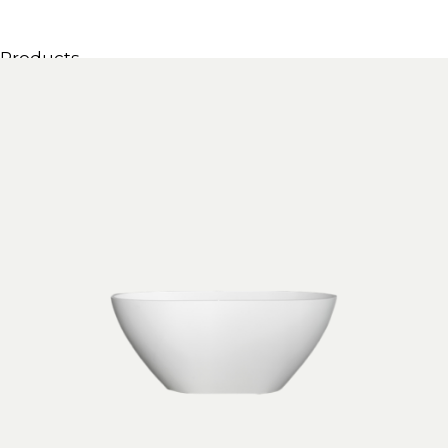
Products
All Products
Consoles, cabinets & washbasins
Bathtubs
Showers
Storage Units
Mirrors
Seatings
Lamps
Accessories
Wallpapers
Tapware
Catalogs
Collections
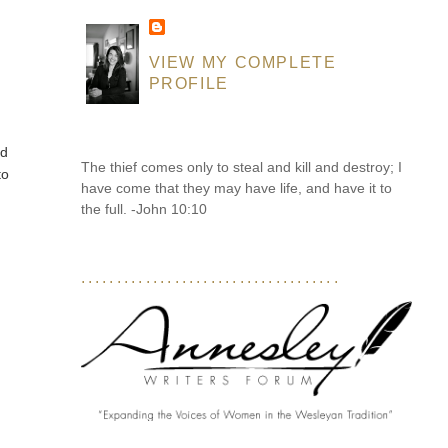
VIEW MY COMPLETE
PROFILE
ed
The thief comes only to steal and kill and destroy; I
to
have come that they may have life, and have it to
the full. -John 10:10
....................................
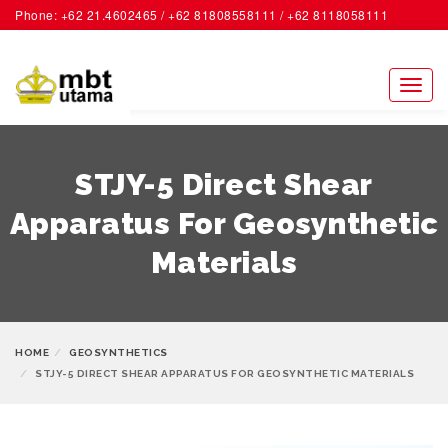
Phone: +62 21.4602465 / +62 81808558111 / +62 8118058111
ACCOUNT
Toggl
naviga
STJY-5 Direct Shear
Apparatus For Geosynthetic
Materials
HOME
GEOSYNTHETICS
STJY-5 DIRECT SHEAR APPARATUS FOR GEOSYNTHETIC MATERIALS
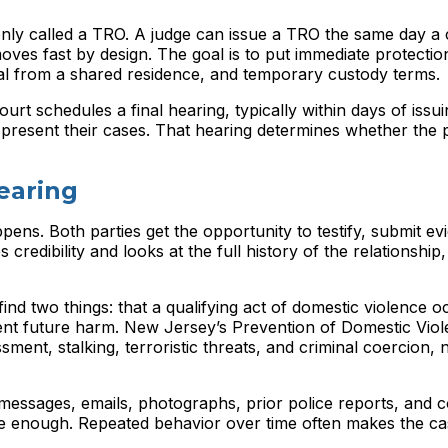
only called a TRO. A judge can issue a TRO the same day a
 moves fast by design. The goal is to put immediate protectio
l from a shared residence, and temporary custody terms.
urt schedules a final hearing, typically within days of issui
present their cases. That hearing determines whether the 
earing
pens. Both parties get the opportunity to testify, submit e
redibility and looks at the full history of the relationship,
find two things: that a qualifying act of domestic violence o
vent future harm. New Jersey’s Prevention of Domestic Vio
ent, stalking, terroristic threats, and criminal coercion, 
 messages, emails, photographs, prior police reports, and c
 be enough. Repeated behavior over time often makes the c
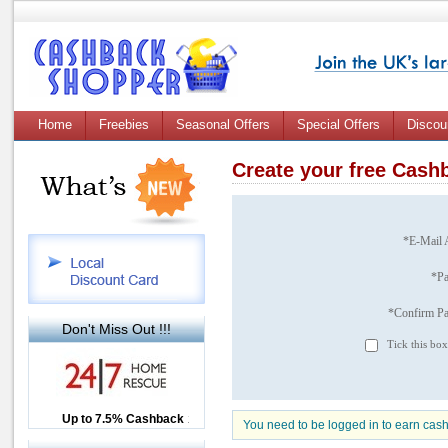
Home
Freebies
Seasonal Offers
Special Offers
Discou
Create your free Cas
*E-Mail 
*P
*Confirm P
Don't Miss Out !!!
Tick this box
Up to £12.50 Cashback
Up to 7.5% Cashback
2.5% Cashback
You need to be logged in to earn cas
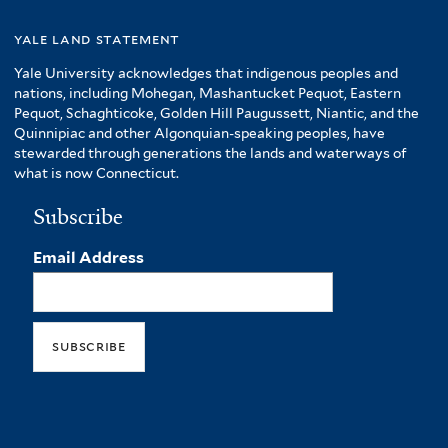
yale land statement
Yale University acknowledges that indigenous peoples and
nations, including Mohegan, Mashantucket Pequot, Eastern
Pequot, Schaghticoke, Golden Hill Paugussett, Niantic, and the
Quinnipiac and other Algonquian-speaking peoples, have
stewarded through generations the lands and waterways of
what is now Connecticut.
Subscribe
Email Address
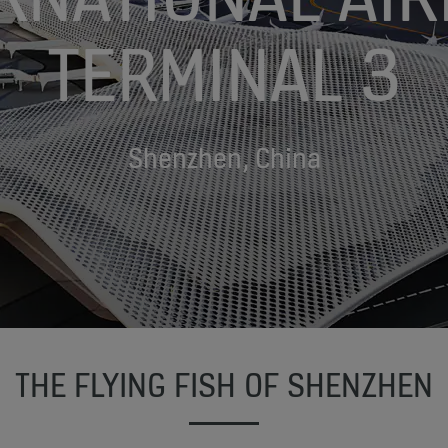
TERMINAL 3
Shenzhen, China
THE FLYING FISH OF SHENZHEN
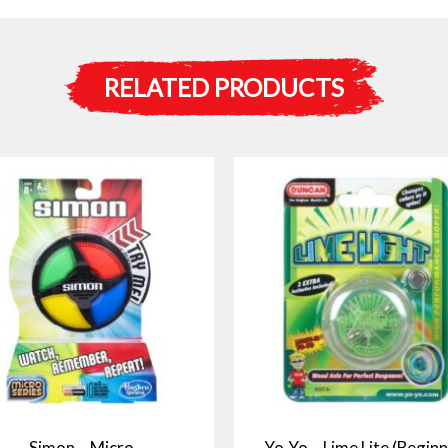
RELATED PRODUCTS
Simon – Micro
Yo-Yo – Lime Lite (Beginn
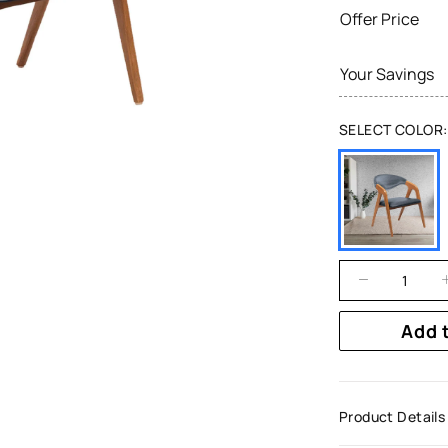
Offer Price
Your Savings
SELECT COLOR:
Add 
Product Details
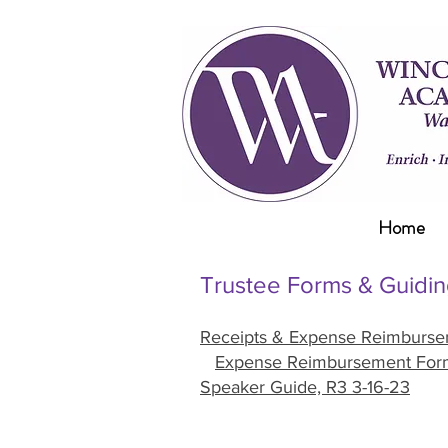
Home
Trustee Forms & Guidin
Receipts & Expense Reimburs
Expense Reimbursement For
Speaker Guide, R3 3-16-23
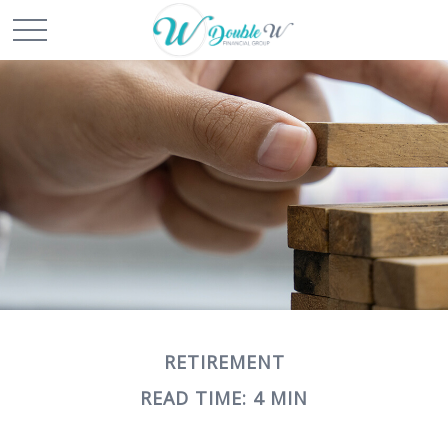
RETIREMENT
READ TIME: 4 MIN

• • • •

Work task:
Output exactly, and only, the lines running from the line containing "Simon – Micro" to the last line of the entries above, omitting the pictures.

Response for this exercise:
Simon – Micro
Yo-Yo – Lime Lite (Beginn
Offer Price
Your Savings
SELECT COLOR:
Add 
Product Details
Home
Trustee Forms & Guidin
Receipts & Expense Reimburs
Expense Reimbursement For
Speaker Guide, R3 3-16-23
RETIREMENT
READ TIME: 4 MIN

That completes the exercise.